What you have to do: Go through the following data and transcribe exactly the stretch of lines from the one holding "приподнятая конструкция дает" to the one holding "обустройства капельного полива.", both included.

(Dataset items)
----------
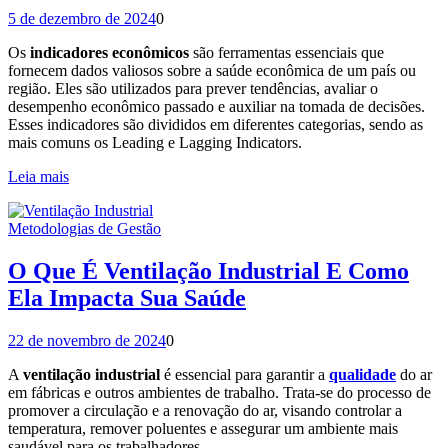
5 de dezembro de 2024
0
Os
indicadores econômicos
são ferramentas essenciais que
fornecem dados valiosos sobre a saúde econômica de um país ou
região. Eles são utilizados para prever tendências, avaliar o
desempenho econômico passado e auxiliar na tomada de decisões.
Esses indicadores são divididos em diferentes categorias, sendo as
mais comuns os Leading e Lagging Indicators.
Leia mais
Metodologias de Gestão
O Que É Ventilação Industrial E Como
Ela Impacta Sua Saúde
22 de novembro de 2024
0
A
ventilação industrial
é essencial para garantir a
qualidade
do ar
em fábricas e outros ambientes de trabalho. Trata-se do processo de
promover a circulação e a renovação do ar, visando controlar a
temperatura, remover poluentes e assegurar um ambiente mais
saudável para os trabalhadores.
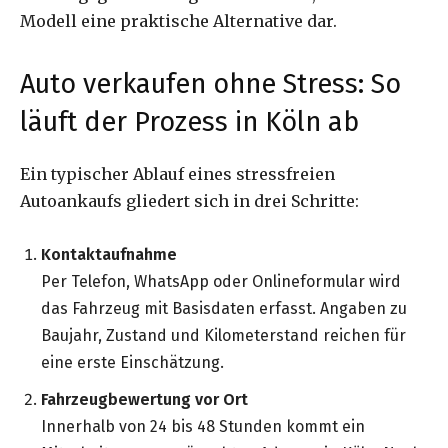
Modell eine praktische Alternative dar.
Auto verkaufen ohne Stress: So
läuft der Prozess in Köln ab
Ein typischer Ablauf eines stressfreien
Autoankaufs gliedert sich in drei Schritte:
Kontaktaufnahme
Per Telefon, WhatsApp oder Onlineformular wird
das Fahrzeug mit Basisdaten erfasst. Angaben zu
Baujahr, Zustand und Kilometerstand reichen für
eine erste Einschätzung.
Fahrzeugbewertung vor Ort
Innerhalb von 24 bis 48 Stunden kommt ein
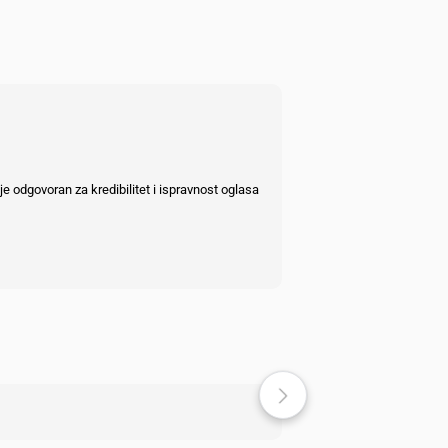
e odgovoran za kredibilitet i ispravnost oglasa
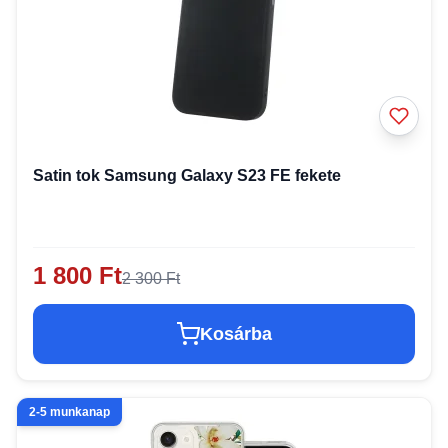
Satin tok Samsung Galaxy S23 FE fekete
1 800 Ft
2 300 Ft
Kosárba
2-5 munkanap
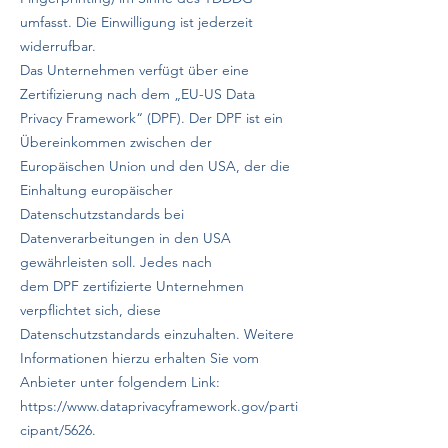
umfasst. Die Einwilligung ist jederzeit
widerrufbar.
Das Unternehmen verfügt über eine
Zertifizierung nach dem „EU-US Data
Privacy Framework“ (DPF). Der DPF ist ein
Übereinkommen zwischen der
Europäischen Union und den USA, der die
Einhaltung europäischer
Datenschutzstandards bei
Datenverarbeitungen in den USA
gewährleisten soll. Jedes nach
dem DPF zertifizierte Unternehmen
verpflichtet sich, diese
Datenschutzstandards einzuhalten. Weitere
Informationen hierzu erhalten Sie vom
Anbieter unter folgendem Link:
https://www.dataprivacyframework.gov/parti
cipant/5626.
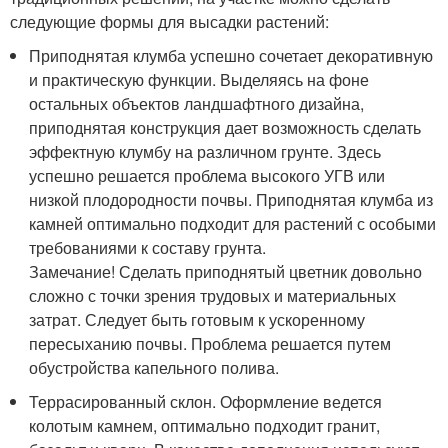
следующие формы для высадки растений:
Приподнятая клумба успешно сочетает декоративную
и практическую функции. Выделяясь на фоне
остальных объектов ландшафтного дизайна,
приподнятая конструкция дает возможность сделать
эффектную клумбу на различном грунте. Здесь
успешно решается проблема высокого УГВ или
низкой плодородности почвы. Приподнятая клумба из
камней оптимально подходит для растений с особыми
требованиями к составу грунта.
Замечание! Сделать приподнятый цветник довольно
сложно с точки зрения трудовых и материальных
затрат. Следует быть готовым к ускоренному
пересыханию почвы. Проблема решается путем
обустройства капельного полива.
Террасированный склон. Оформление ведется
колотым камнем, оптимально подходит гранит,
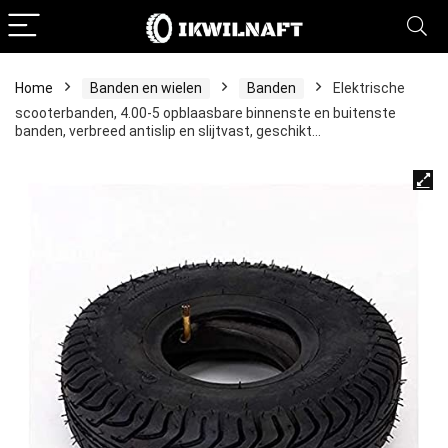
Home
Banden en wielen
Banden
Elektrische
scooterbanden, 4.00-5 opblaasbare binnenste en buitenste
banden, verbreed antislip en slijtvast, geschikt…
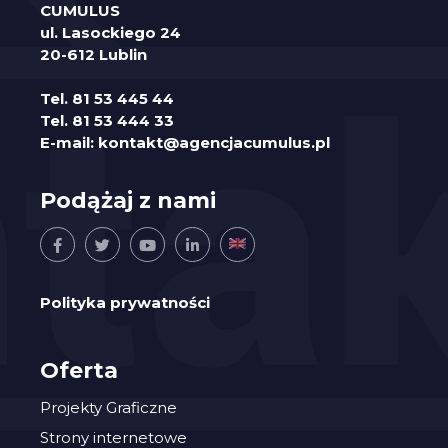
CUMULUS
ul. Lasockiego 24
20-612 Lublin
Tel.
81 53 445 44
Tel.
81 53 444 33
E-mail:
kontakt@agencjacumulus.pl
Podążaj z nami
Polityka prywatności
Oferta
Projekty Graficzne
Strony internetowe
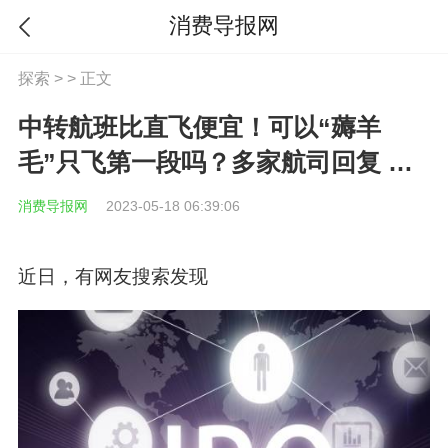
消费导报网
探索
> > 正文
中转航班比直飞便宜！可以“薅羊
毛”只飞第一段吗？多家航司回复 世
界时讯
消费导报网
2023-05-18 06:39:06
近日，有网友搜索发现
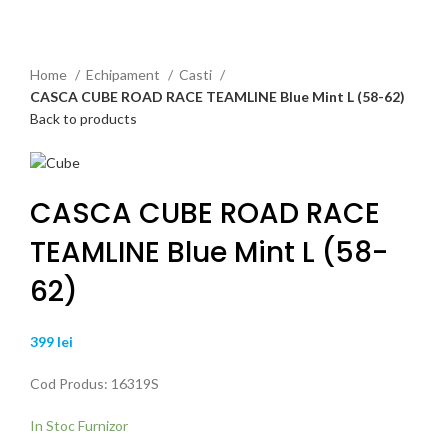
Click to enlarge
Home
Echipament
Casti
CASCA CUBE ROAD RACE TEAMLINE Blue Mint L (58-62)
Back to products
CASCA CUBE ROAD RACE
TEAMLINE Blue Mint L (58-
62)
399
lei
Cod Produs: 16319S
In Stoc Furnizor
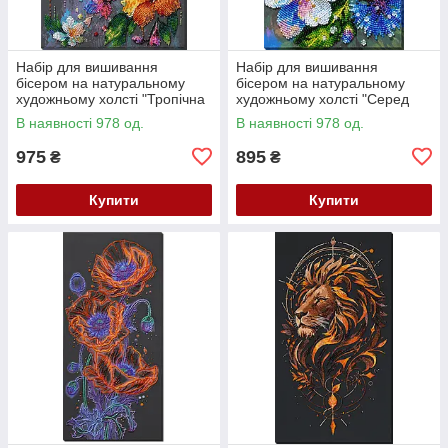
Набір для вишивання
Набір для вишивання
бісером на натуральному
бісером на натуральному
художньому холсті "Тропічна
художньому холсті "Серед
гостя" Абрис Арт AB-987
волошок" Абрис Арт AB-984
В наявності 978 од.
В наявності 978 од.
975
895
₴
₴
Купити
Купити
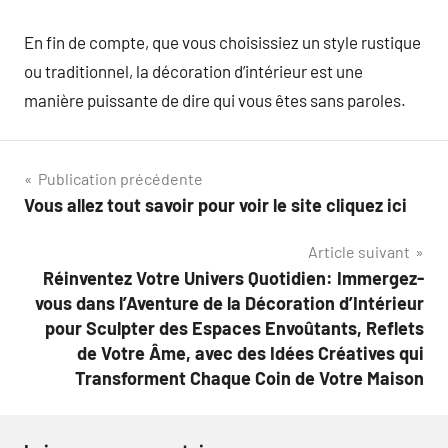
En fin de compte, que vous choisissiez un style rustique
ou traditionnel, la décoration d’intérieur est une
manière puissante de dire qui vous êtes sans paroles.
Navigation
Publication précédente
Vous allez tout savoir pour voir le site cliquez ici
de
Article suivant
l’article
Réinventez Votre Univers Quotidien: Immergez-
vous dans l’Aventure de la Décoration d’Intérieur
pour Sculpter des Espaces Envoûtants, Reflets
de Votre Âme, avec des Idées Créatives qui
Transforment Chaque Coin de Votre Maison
----------
Written response:
приподнятая конструкция дает возможность сделать
эффектную клумбу на различном грунте. Здесь
успешно решается проблема высокого УГВ или
низкой плодородности почвы. Приподнятая клумба из
камней оптимально подходит для растений с особыми
требованиями к составу грунта.
Замечание! Сделать приподнятый цветник довольно
сложно с точки зрения трудовых и материальных
затрат. Следует быть готовым к ускоренному
пересыханию почвы. Проблема решается путем
обустройства капельного полива.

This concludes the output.